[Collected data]
+++++

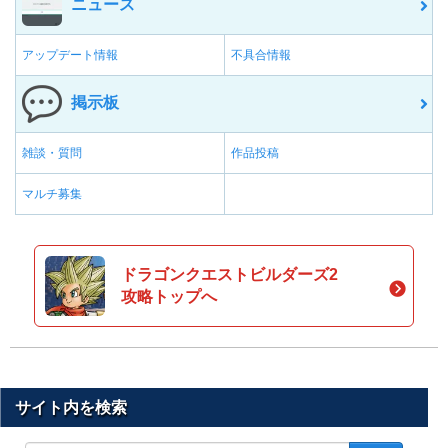
ニュース
アップデート情報
不具合情報
掲示板
雑談・質問
作品投稿
マルチ募集
ドラゴンクエストビルダーズ2
攻略トップへ
サイト内を検索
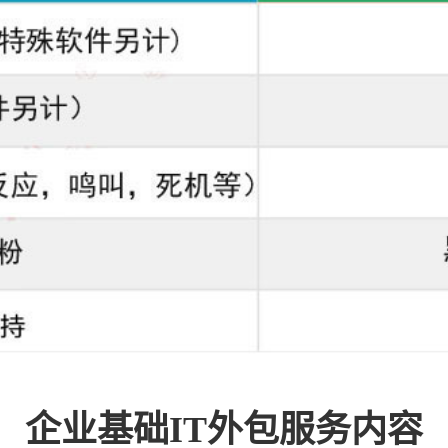
企业基础IT外包服务内容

+++++

What is required:
Make an exact copy of the records above, with the pictures left out.

Solution to the exercise:
ニュース
アップデート情報
不具合情報
掲示板
雑談・質問
作品投稿
マルチ募集
ドラゴンクエストビルダーズ2
攻略トップへ
サイト内を検索
企业基础IT外包服务内容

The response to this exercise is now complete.